Pour les plus petits :

  • Apprendre aux enfants à nager le plus tôt possible et les familiariser à l’aisance aquatique dès le plus jeune âge
  • Surveiller les enfants en permanence, toujours rester près d’eux quand ils jouent au bord de l’eau et se baigner avec eux lorsqu’ils sont dans l’eau
  • Chaque enfant doit être surveillé par un seul adulte qui en prend la responsabilité
  • Porter une vigilance particulière lors des baignades dans des piscines « hors-sol » (non enterrées) qui n’ont pas de dispositif de sécurité

Pour les adultes :

  • Il n’est jamais trop tard pour apprendre à nager
  • S’informer sur les conditions météorologiques et, de manière générale, respecter les consignes de sécurité, les interdictions de baignade et choisir les zones de baignade surveillées signalées par les drapeaux de baignade, où l’intervention des équipes de secours est plus rapide
  • Tenir compte de son état de forme : ne pas se baigner si l’on ressent un trouble physique (fatigue, problèmes de santé, frissons) et ne pas surestimer son niveau de natation
  • Prévenir un proche avant de se baigner
  • Rentrer dans l’eau progressivement surtout après une longue exposition au soleil
  • Eviter la consommation d’alcool avant de se baigner

Depuis 2015, le ministère des sports a mis en place le dispositif « j’apprends à Nager », des cours gratuits de natation accessibles aux enfants de 4 à 12 ans pour faciliter l’apprentissage de la natation avant la rentrée en 6 ème. Un partenariat avec les collectivités ou les ligues sportives.
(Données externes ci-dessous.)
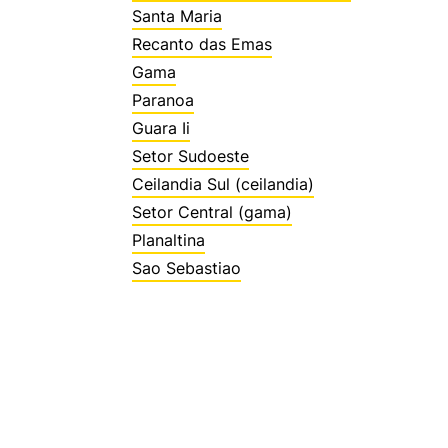
Santa Maria
Recanto das Emas
Gama
Paranoa
Guara Ii
Setor Sudoeste
Ceilandia Sul (ceilandia)
Setor Central (gama)
Planaltina
Sao Sebastiao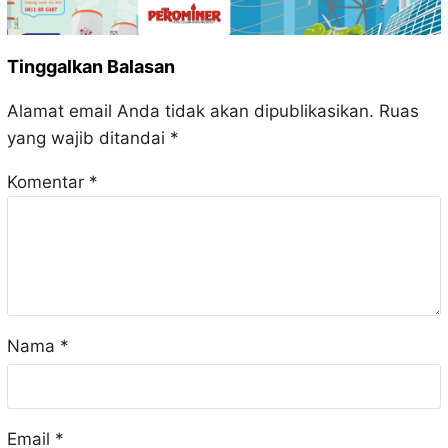
Tinggalkan Balasan
Alamat email Anda tidak akan dipublikasikan.
Ruas
yang wajib ditandai
*
Komentar
*
Nama
*
Email
*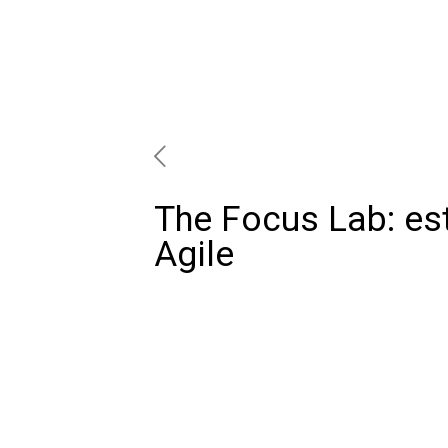
The Focus Lab: es
Agile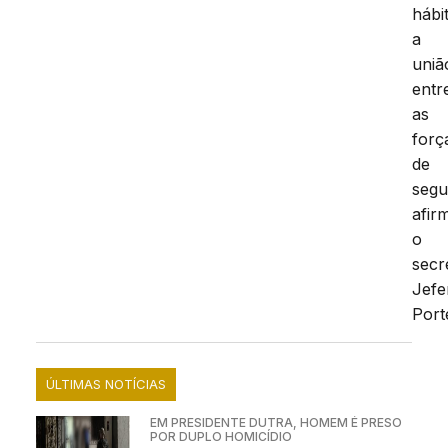
hábi
a
uniã
entr
as
forç
de
segu
afir
o
secr
Jefe
Port
ÚLTIMAS NOTÍCIAS
EM PRESIDENTE DUTRA, HOMEM É PRESO
POR DUPLO HOMICÍDIO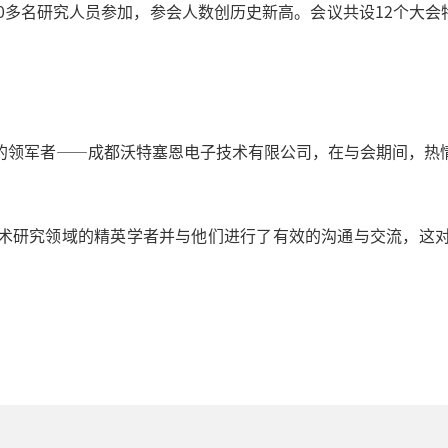
0多名研究人员参加，参会人数创历史新高。会议共设12个大会特
的领军者——成都沃特塞恩电子技术有限公司，在与会期间，热
术研究领域的精英学者并与他们进行了有效的沟通与交流，这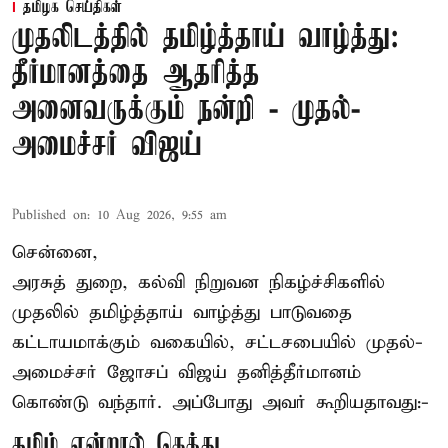
தமிழக செய்திகள்
முதலிடத்தில் தமிழ்த்தாய் வாழ்த்து:
தீர்மானத்தை ஆதரித்த
அனைவருக்கும் நன்றி - முதல்-
அமைச்சர் விஜய்
Published on
:
10 Aug 2026, 9:55 am
சென்னை,
அரசுத் துறை, கல்வி நிறுவன நிகழ்ச்சிகளில்
முதலில் தமிழ்த்தாய் வாழ்த்து பாடுவதை
கட்டாயமாக்கும் வகையில், சட்டசபையில் முதல்-
அமைச்சர் ஜோசப் விஜய்
தனித்தீர்மானம்
கொண்டு வந்தார். அப்போது அவர் கூறியதாவது:-
தமிழ் என்றால் கெத்து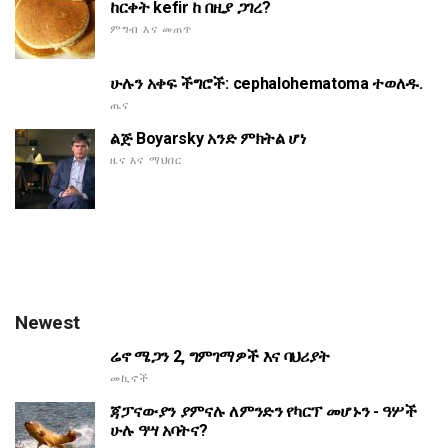
ከርቀት kefir ከ በዚያ ጋገረ?
ምግብ እና መጠጥ
ሁሉን አቀፍ ችግሮች: cephalohematoma ተወለዱ.
ጤና
ልጅ Boyarsky አንድ ምክትል ሆነ
ዜና እና ማህበር
Newest
ሬኖ ሜጋን 2, ግምገማዎች እና ባህሪያት
መኪኖች
ጃፓናውያን ያምናሉ ለምንድን የካርፕ መሆኑን - ዓሦች
ሁሉ ዓሣ አባትና?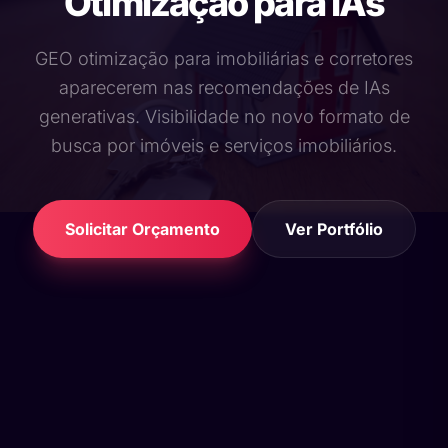
Otimização para IAs
GEO otimização para imobiliárias e corretores
aparecerem nas recomendações de IAs
generativas. Visibilidade no novo formato de
busca por imóveis e serviços imobiliários.
Solicitar Orçamento
Ver Portfólio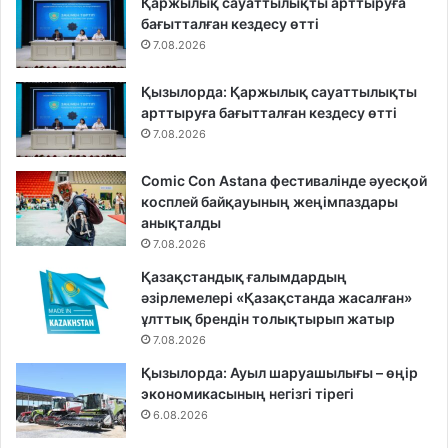
Қаржылық сауаттылықты арттыруға
бағытталған кездесу өтті
7.08.2026
Қызылорда: Қаржылық сауаттылықты
арттыруға бағытталған кездесу өтті
7.08.2026
Comic Con Astana фестивалінде әуесқой
косплей байқауының жеңімпаздары
анықталды
7.08.2026
Қазақстандық ғалымдардың
әзірлемелері «Қазақстанда жасалған»
ұлттық брендін толықтырып жатыр
7.08.2026
Қызылорда: Ауыл шаруашылығы – өңір
экономикасының негізгі тірегі
6.08.2026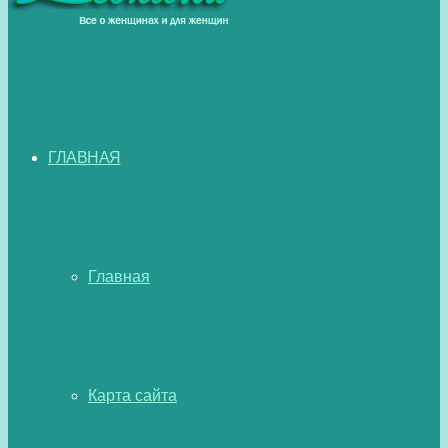
ГЛАВНАЯ
Главная
Карта сайта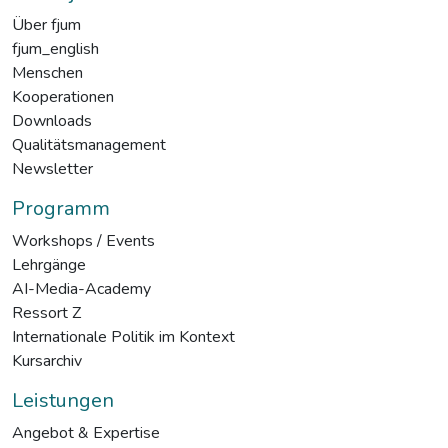
Über fjum
fjum_english
Menschen
Kooperationen
Downloads
Qualitätsmanagement
Newsletter
Programm
Workshops / Events
Lehrgänge
AI-Media-Academy
Ressort Z
Internationale Politik im Kontext
Kursarchiv
Leistungen
Angebot & Expertise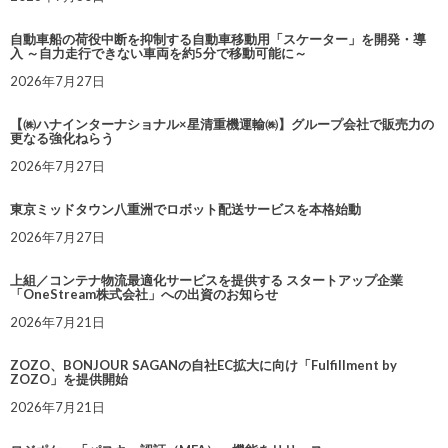
自動車船の荷役中断を抑制する自動車移動用「スケーター」を開発・導
入 ～自力走行できない車両を約5分で移動可能に～
2026年7月27日
【㈱ハナインターナショナル×星清重機運輸㈱】グループ会社で販売力の
更なる強化ねらう
2026年7月27日
東京ミッドタウン八重洲でロボット配送サービスを本格始動
2026年7月27日
上組／コンテナ物流最適化サービスを提供する スタートアップ企業
「OneStream株式会社」への出資のお知らせ
2026年7月21日
ZOZO、BONJOUR SAGANの自社EC拡大に向け「Fulfillment by
ZOZO」を提供開始
2026年7月21日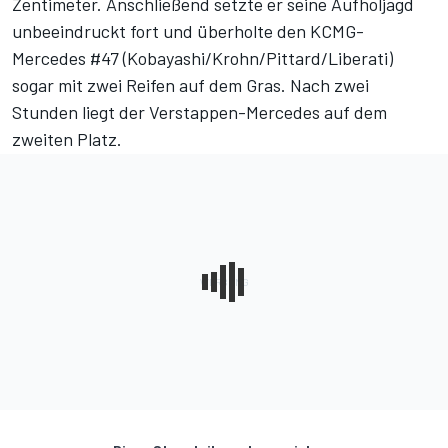
Zentimeter. Anschließend setzte er seine Aufholjagd
unbeeindruckt fort und überholte den KCMG-
Mercedes #47 (Kobayashi/Krohn/Pittard/Liberati)
sogar mit zwei Reifen auf dem Gras. Nach zwei
Stunden liegt der Verstappen-Mercedes auf dem
zweiten Platz.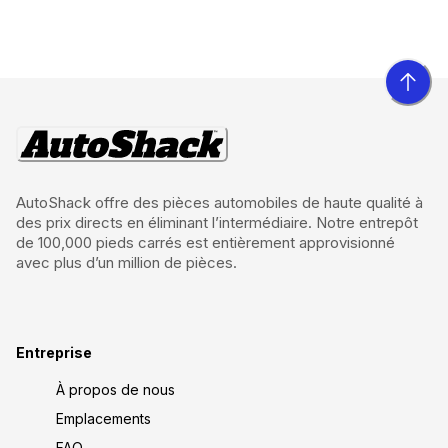
AutoShack offre des pièces automobiles de haute qualité à
des prix directs en éliminant l’intermédiaire. Notre entrepôt
de 100,000 pieds carrés est entièrement approvisionné
avec plus d’un million de pièces.
Entreprise
À propos de nous
Emplacements
FAQ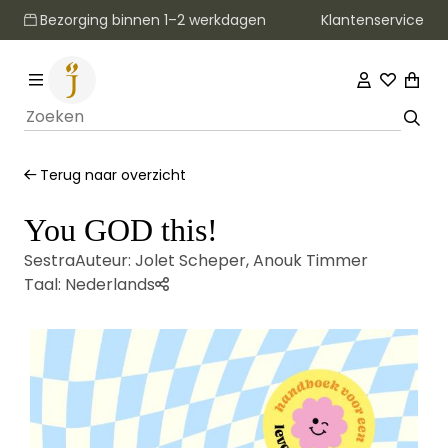
Klantenservice
Bezorging binnen 1–2 werkdagen
Terug naar overzicht
You GOD this!
Sestra
Auteur:
Jolet Scheper
,
Anouk Timmer
Taal:
Nederlands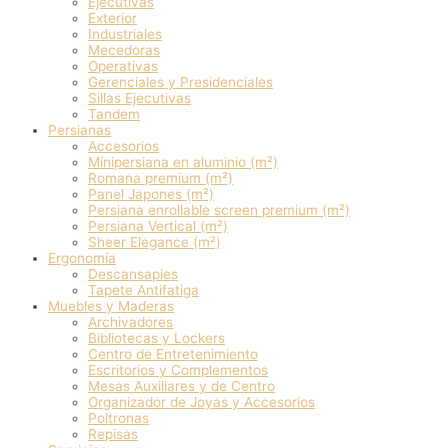
Ejecutivas
Exterior
Industriales
Mecedoras
Operativas
Gerenciales y Presidenciales
Sillas Ejecutivas
Tandem
Persianas
Accesorios
Minipersiana en aluminio (m²)
Romana premium (m²)
Panel Japones (m²)
Persiana enrollable screen premium (m²)
Persiana Vertical (m²)
Sheer Elegance (m²)
Ergonomía
Descansapies
Tapete Antifatiga
Muebles y Maderas
Archivadores
Bibliotecas y Lockers
Centro de Entretenimiento
Escritorios y Complementos
Mesas Auxiliares y de Centro
Organizador de Joyas y Accesorios
Poltronas
Repisas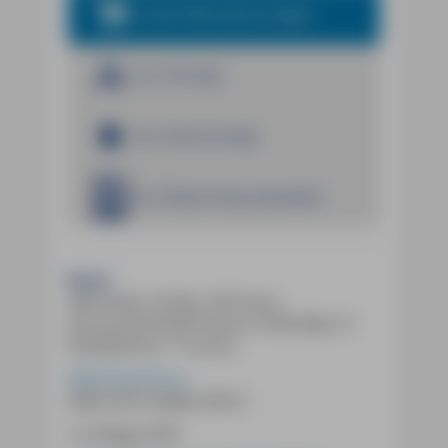
In den Warenkorb legen
Zur iOS App
Zur Android App
Im E-Book Shop bestellen
Buch:
368 Seiten, farbig, 185 Fotos,
herausnehmbare Karte (1:450.000), 51
Detailkarten, 7 Touren
MM-Reiseführer
ISBN
978-3-96685-395-8
3. Auflage 2025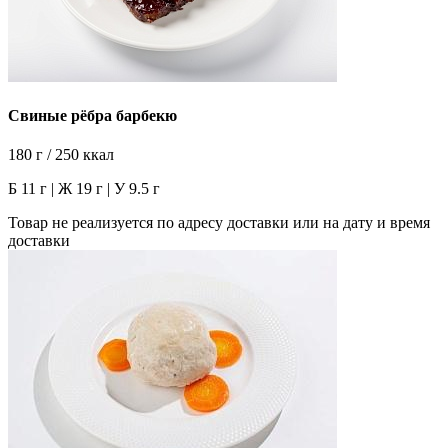
Свиные рёбра барбекю
180 г / 250 ккал
Б 11 г | Ж 19 г | У 9.5 г
Товар не реализуется по адресу доставки или на дату и время
доставки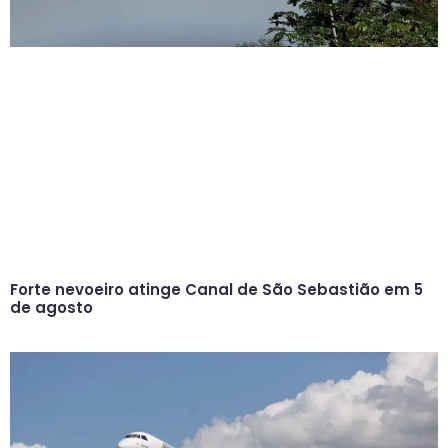
Forte nevoeiro atinge Canal de São Sebastião em 5
de agosto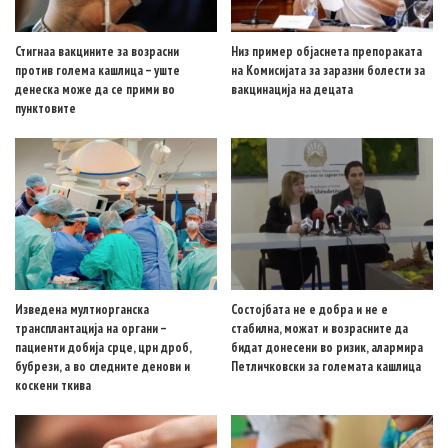
Стигнаа вакцините за возрасни
Низ пример објаснета препораката
против голема кашлица – уште
на Комисијата за заразни болести за
денеска може да се прими во
вакцинација на децата
пунктовите
Изведена мултиорганска
Состојбата не е добра и не е
трансплантација на органи –
стабилна, можат и возрасните да
пациенти добија срце, црн дроб,
бидат донесени во ризик, алармира
бубрези, а во следните денови и
Петличковски за големата кашлица
коскени ткива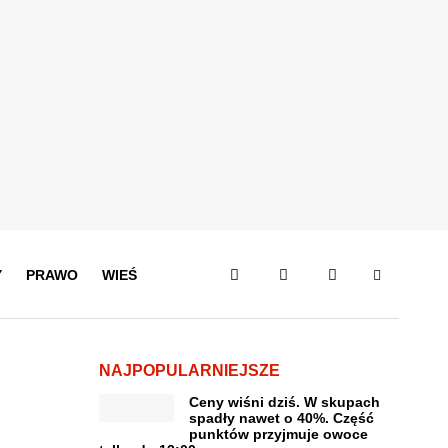
Y
PRAWO
WIEŚ
NAJPOPULARNIEJSZE
Ceny wiśni dziś. W skupach
spadły nawet o 40%. Część
punktów przyjmuje owoce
Cette année en PACA, 32 porteurs de projets se sont positionnés sur cette initiative dans les différentes communes. 

Le gouvernement a fixé un objectif de 800 bassins qu’il s’engage à financer à hauteur de 50%. La ministre des Sports a également annoncé l’implantation de bassins « mobiles » dans les quartiers populaires pour des cours express de natation.